◆ SOURCE MATERIAL:
+-------+
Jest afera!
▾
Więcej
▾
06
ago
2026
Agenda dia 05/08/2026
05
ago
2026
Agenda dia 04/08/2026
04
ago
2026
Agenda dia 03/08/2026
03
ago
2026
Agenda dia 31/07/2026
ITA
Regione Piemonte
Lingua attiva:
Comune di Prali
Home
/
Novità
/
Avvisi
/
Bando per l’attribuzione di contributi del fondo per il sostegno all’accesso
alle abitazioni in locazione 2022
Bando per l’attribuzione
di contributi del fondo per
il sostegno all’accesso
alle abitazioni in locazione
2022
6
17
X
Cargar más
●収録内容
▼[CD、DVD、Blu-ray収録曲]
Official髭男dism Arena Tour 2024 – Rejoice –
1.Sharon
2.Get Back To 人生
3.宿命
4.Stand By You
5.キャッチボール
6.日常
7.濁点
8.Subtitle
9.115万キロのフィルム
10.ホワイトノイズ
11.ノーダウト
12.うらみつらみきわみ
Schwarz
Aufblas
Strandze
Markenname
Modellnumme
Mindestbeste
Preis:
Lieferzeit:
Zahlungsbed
+-------+
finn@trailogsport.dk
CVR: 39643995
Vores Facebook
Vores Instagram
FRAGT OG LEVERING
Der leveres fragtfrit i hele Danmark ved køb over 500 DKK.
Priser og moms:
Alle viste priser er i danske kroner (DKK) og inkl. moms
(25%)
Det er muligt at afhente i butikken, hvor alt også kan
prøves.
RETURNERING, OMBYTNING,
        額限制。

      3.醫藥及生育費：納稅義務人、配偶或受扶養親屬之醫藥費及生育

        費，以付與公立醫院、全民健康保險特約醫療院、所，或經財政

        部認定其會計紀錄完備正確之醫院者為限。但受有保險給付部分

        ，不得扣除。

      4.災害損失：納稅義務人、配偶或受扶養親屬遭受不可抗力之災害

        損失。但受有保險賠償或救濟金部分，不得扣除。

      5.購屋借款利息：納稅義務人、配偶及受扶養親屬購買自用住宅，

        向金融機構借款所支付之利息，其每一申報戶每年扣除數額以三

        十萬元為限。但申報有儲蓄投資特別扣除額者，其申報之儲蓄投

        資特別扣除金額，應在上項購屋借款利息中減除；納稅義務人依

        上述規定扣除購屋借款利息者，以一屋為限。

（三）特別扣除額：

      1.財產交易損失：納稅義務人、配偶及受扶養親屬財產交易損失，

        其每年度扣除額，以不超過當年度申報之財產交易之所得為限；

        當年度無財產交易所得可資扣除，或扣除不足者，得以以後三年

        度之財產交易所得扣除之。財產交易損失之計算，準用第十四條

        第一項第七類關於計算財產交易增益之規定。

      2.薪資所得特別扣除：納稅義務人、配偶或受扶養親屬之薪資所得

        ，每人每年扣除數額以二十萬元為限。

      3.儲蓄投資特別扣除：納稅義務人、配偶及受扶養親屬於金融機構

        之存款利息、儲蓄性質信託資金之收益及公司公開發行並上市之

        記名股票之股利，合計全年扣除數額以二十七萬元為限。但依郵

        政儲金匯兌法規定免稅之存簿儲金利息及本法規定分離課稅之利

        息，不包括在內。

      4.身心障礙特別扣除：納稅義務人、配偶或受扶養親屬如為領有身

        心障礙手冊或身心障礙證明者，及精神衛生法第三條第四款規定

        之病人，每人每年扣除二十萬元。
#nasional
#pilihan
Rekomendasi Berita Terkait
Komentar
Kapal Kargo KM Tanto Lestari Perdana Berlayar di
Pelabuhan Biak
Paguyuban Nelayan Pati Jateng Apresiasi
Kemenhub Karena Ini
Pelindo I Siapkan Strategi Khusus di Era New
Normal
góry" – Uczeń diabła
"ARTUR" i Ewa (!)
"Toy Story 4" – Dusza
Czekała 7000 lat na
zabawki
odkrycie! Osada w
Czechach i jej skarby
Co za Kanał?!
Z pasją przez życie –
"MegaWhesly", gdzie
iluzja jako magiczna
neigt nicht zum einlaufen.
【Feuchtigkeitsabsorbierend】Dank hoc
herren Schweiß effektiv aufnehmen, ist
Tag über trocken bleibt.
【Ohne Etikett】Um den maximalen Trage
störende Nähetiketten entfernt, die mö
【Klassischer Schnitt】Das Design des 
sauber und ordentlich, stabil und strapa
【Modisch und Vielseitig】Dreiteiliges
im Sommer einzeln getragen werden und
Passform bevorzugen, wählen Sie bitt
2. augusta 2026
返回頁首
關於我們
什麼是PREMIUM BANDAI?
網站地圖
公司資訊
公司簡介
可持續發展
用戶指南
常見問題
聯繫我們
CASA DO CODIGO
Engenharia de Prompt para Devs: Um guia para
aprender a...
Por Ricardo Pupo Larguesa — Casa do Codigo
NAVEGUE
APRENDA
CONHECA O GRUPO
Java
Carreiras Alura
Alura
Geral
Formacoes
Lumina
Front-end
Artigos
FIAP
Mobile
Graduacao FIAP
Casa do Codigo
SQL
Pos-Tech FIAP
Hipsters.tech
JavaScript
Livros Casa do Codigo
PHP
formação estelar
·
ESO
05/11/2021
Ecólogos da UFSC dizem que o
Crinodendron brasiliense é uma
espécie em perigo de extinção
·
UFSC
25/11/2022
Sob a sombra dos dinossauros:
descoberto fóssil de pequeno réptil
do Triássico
+-------+
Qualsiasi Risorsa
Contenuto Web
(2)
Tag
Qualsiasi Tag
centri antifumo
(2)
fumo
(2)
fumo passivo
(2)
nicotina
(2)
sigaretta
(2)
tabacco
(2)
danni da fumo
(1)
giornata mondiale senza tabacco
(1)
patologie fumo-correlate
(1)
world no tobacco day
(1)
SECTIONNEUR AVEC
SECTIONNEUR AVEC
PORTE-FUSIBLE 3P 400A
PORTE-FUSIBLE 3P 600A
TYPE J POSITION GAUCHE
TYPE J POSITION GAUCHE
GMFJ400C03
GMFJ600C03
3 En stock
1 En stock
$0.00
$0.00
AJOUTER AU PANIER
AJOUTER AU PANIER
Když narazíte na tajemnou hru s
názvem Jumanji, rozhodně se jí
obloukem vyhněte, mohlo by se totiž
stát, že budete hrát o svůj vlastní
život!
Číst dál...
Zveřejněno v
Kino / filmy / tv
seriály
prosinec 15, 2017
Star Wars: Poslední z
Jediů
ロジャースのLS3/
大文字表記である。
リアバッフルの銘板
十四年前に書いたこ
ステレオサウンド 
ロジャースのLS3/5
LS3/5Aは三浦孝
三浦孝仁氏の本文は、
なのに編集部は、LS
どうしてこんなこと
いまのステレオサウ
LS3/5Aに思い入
+-------+
◆ DIRECTIONS FOR THIS TASK: Which lines above run from the one containing "danni da fumo" down to the one containing "názvem Jumanji, rozhodně se jí"? Repeat exactly those, both ends included, and nothing else.

◆ RESPONSE TO THE TASK:
danni da fumo
(1)
giornata mondiale senza tabacco
(1)
patologie fumo-correlate
(1)
world no tobacco day
(1)
SECTIONNEUR AVEC
SECTIONNEUR AVEC
PORTE-FUSIBLE 3P 400A
PORTE-FUSIBLE 3P 600A
TYPE J POSITION GAUCHE
TYPE J POSITION GAUCHE
GMFJ400C03
GMFJ600C03
3 En stock
1 En stock
$0.00
$0.00
AJOUTER AU PANIER
AJOUTER AU PANIER
Když narazíte na tajemnou hru s
názvem Jumanji, rozhodně se jí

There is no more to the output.